Sorry you are wrong, copper will tarnish, gold never will in that lies the difference. Gold is the only metal that will not tarnish and because of that one fact it make a better connection with electronic gear then copper or any other kind of metal.
So its not a gimmick, it is used widely in the making of mother boards and other pieces of computer gear today and has been used for that going all the way back to the days of wired computers before the Integrated Circuit Boards. Copper tarnishes, gold does not, not a gimmick but the smart way of doing things, in some cases the only way.
Look it up, 2ed age computers and how they were made. We are in the 3rd age. Look up how one bite was made with wire and what they used for that wire.

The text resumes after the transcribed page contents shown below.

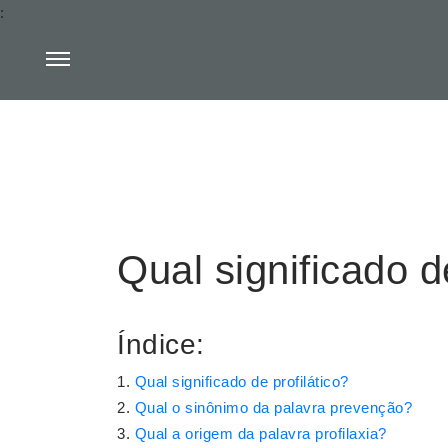
:
Qual significado de
Índice:
Qual significado de profilático?
Qual o sinônimo da palavra prevenção?
Qual a origem da palavra profilaxia?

That's right, GOLD.
The following was taken from a discription of the IBM 1401 (1959 through 1971)
These circuits were constructed of discrete components (resistors, capacitors, transistors) mounted on single sided paper-epoxy printed circuit boards either 2.5 by 4.5 inches (63 by 110 mm) with a 16-pin gold plated edge connector (single wide) or 5.375 by 4.5 inches (136.5 by 110 mm) with two 16-pin gold plated edge connectors (double wide), that IBM referred to as SMS cards (Standard Modular System). The amount of logic on one card was similar to that in one 7400 series SSI or simpler MSI package (e.g., 3 to 5 logic gates or a couple of flip-flops on a single wide card up to about 20 logic gates or 4 flip-flops on a double wide card).